Extracted page text data:
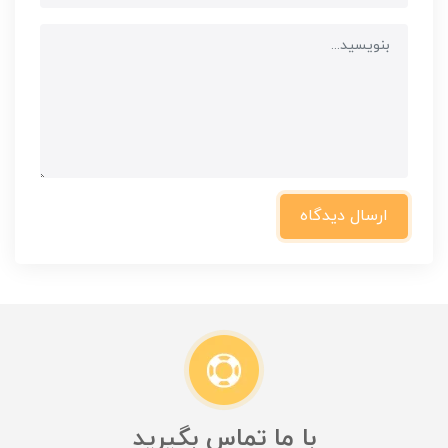
ارسال دیدگاه
با ما تماس بگیرید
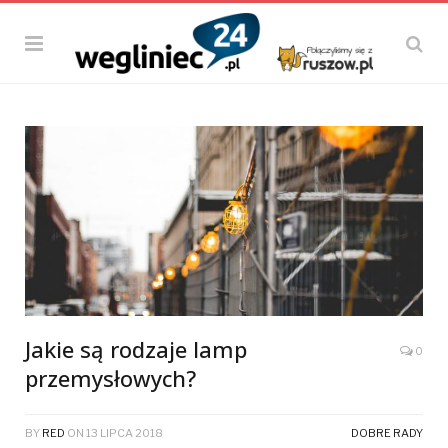
Jakie są rodzaje lamp
0
przemysłowych?
BY
RED
ON
13 LIPCA 2018
DOBRE RADY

Aim of the exercise:
Reproduce each entry exactly, without the pictures.

Task solution:
ارسال دیدگاه
با ما تماس بگیرید
Jakie są rodzaje lamp
0
przemysłowych?
BY
RED
ON
13 LIPCA 2018
DOBRE RADY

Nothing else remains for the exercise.